DECLARE @EmailSubject NVARCHAR(500) = 'Long Running SQL Server Jobs found (>' + CAST(@MinutesThreshold AS VARCHAR(10)) + ' min)';
EXEC msdb.dbo.sp_send_dbmail  
       @profile_name = @MailProfile,  -- NULL uses default profile
       @recipients   = @EmailRecipients,  
       @body         = @html_body,  
       @subject      = @EmailSubject,
       @body_format  = 'HTML';

QUIT:


Example Output

For a demo, I started two sample jobs, doing nothing but running the WAITFOR DELAY command.  Here is the results displayed on the screen:






If a job exceeds your chosen threshold, you’ll receive an HTML-formatted email alert summarizing job details:











These next two screenshots are from a real/production job:












You can adapt thresholds and recipients to suit your production environment or integrate further enhancements as needed.


Tips

  • Customize thresholds at the top of the script for reuse and clarity.

  • Add exclusions or filters for specific job names as needed.

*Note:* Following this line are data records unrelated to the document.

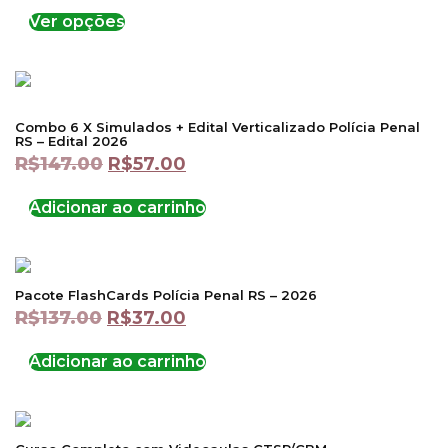
Ver opções
Combo 6 X Simulados + Edital Verticalizado Polícia Penal
RS – Edital 2026
R$
147.00
R$
57.00
Adicionar ao carrinho
Pacote FlashCards Polícia Penal RS – 2026
R$
137.00
R$
37.00
Adicionar ao carrinho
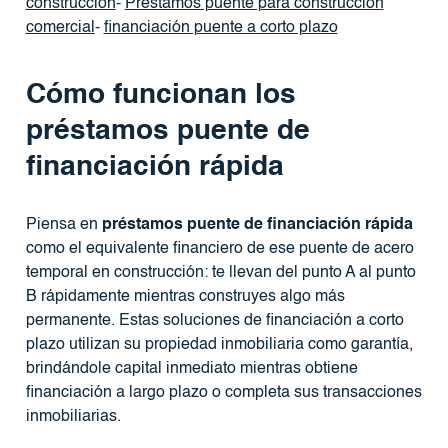
construcción
-
Préstamos puente para construcción
comercial
-
financiación puente a corto plazo
Cómo funcionan los
préstamos puente de
financiación rápida
Piensa en
préstamos puente de financiación rápida
como el equivalente financiero de ese puente de acero
temporal en construcción: te llevan del punto A al punto
B rápidamente mientras construyes algo más
permanente. Estas soluciones de financiación a corto
plazo utilizan su propiedad inmobiliaria como garantía,
brindándole capital inmediato mientras obtiene
financiación a largo plazo o completa sus transacciones
inmobiliarias.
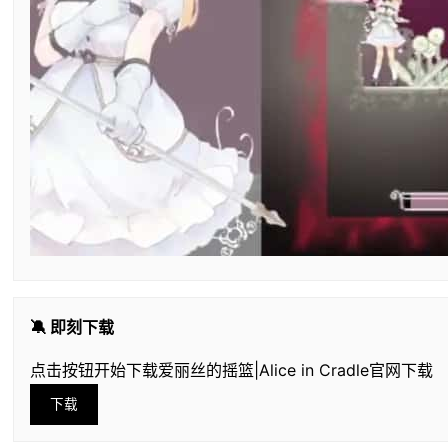
🔕 即刻下载
点击按钮开始下载爱丽丝的摇篮|Alice in Cradle官网下载
下载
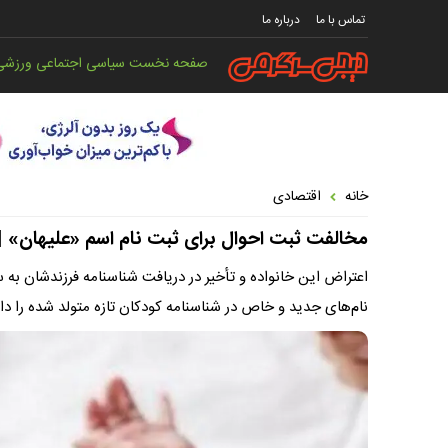
تماس با ما
درباره ما
صفحه نخست
سیاسی
اجتماعی
ورزشی
خانه
اقتصادی
مخالفت ثبت احوال برای ثبت نام اسم «علیهان» | ن
اعتراض این خانواده و تأخیر در دریافت شناسنامه فرزندشان به 
نام‌های جدید و خاص در شناسنامه کودکان تازه متولد شده را داغ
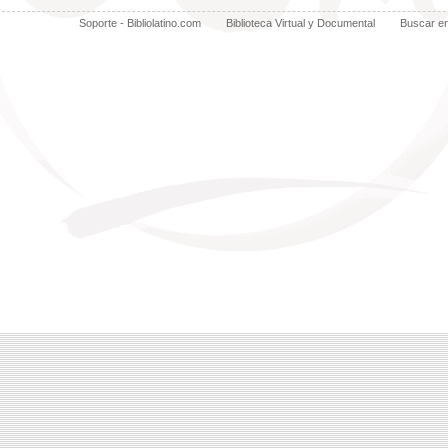
Soporte - Bibliolatino.com
Biblioteca Virtual y Documental
Buscar e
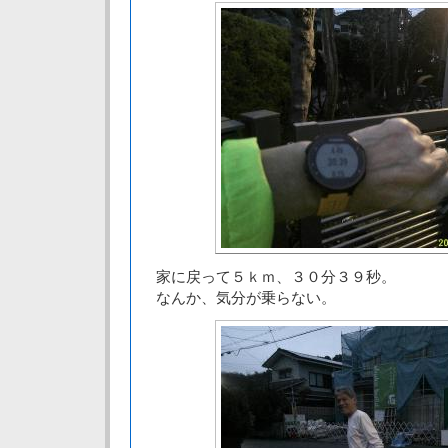
家に戻って５ｋｍ、３０分３９秒。
なんか、気分が乗らない。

  • Provide context for others: update email subjects, include server or environment tags.

  • Enhance with automation: Schedule this script as a recurring SQL Agent job.

  • Extend for more detail: Add columns for the affected database, more job properties, or job step text.


Conclusion

My hope is that this script gives DBAs a quick, flexible way to keep tabs on long-running SQL Server Agent jobs - no third-party tools required. With just a few tweaks, it can scale nicely for large enterprise setups or work just as well in smaller environments. Feel free to adapt it to your needs, and if you come up with improvements or new ideas, share them in the comments!


Extending to Long-Running Query Monitoring

If you want to take things a step further, you can easily tweak this script’s logic to keep an eye on long-running queries instead of just jobs. By querying dynamic management views like sys.dm_exec_requests and sys.dm_exec_sessions, you can spot active queries that go over a set duration. Grab details like the start_time and total_elapsed_time, join in the actual query text with sys.dm_exec_sql_text, and you’ll be able to create a similar alert system for queries that might be dragging down performance. It’s a great way to dive deeper into SQL Server DMVs and start building your own custom monitoring solutions that go beyond just tracking jobs.